14 De met (i) genummerde omstandigheid "behandelt" het hof in de zin waarin het beter kunnen beoordelen van de wenselijkheid van pleidooi wordt besproken. Het oordeel over de met (ii), (iii) en (iv) genummerde omstandigheden ligt besloten in de overweging over de beperkte ruimte voor uitbreiding van de eigen stellingen in dit stadium van het (bodem)appelgeding. Voor zover het "bewijsthema" niet-betwiste gegevens betreft, speelt de slotzin van rov. 2.6 voor alle vier de hier bedoelde factoren een rol.
15 Dat geldt dan in het bijzonder voor een geval als het onderhavige, waarin partijen al in twee instanties uitvoerig hebben gedebatteerd en waarin het debat er kennelijk geen blijk van geeft dat er nog relevante delen van het feitenmateriaal bestaan waarover partijen in (enige) ongewisheid verkeren.

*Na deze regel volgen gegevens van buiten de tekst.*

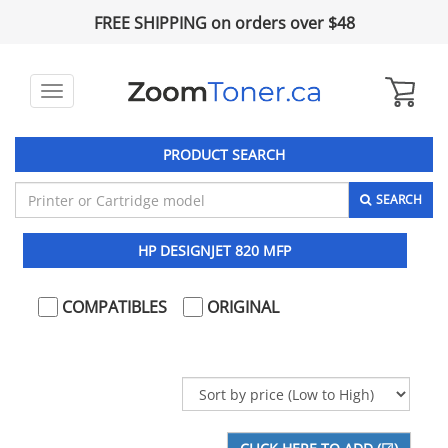
FREE SHIPPING on orders over $48
Toggle
navigation
PRODUCT SEARCH
SEARCH
HP DESIGNJET 820 MFP
COMPATIBLES
ORIGINAL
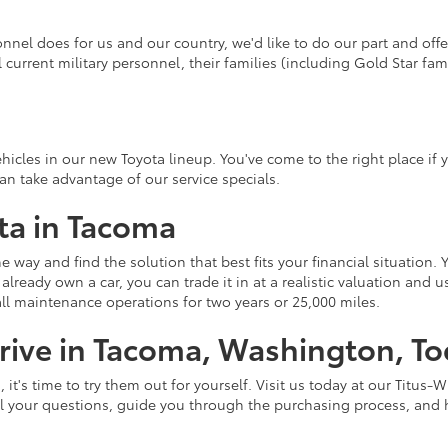
onnel does for us and our country, we'd like to do our part and off
l current military personnel, their families (including Gold Star fami
hicles in our new Toyota lineup. You've come to the right place if yo
n take advantage of our service specials.
ta in Tacoma
e way and find the solution that best fits your financial situation. 
already own a car, you can trade it in at a realistic valuation and
all maintenance operations for two years or 25,000 miles.
rive in Tacoma, Washington, T
's time to try them out for yourself. Visit us today at our Titus-Wi
ll your questions, guide you through the purchasing process, and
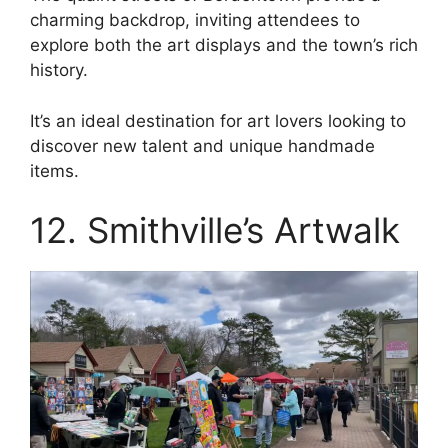
charming backdrop, inviting attendees to
explore both the art displays and the town’s rich
history.
It’s an ideal destination for art lovers looking to
discover new talent and unique handmade
items.
12. Smithville’s Artwalk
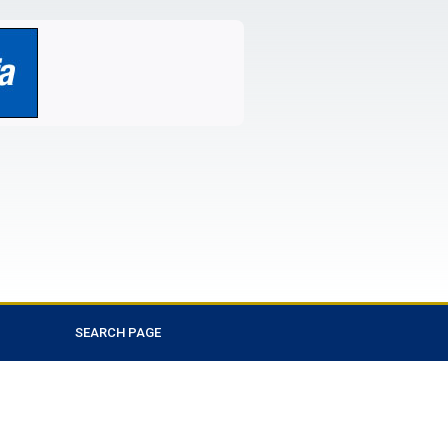
SEARCH PAGE
Favorite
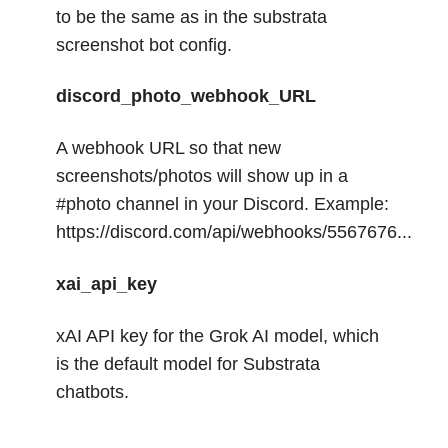
to be the same as in the substrata
screenshot bot config.
discord_photo_webhook_URL
A webhook URL so that new
screenshots/photos will show up in a
#photo channel in your Discord. Example:
https://discord.com/api/webhooks/5567676...
xai_api_key
xAI API key for the Grok AI model, which
is the default model for Substrata
chatbots.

In dat licht bezien kon het hof in rov. 2.6 van de thans in cassatie bestreden beschikking ongetwijfeld oordelen dat wat van de kant van Udo c.s. was aangevoerd geen "nieuwe feitelijke dimensie" doet vermoeden die zich voor bewijslevering zou lenen.
16 Zie bijvoorbeeld T&C Burgerlijke Rechtsvordering, Van Nispen, 2008, art. 166, aant. 2; Hugenholtz - Heemskerk, Hoofdlijnen van Nederlands burgerlijk procesrecht, 2006, nr. 87 en nr. 150.
17 Zie de in de vorige voetnoot aangehaalde vindplaatsen en, temidden van de vele voorbeelden uit de rechtspraak van de Hoge Raad, HR 11 juli 2008, RvdW 2008, 740, rov. 3.4 - 3.6; HR 21 december 2007, RvdW 2008, 70, rov. 4.3.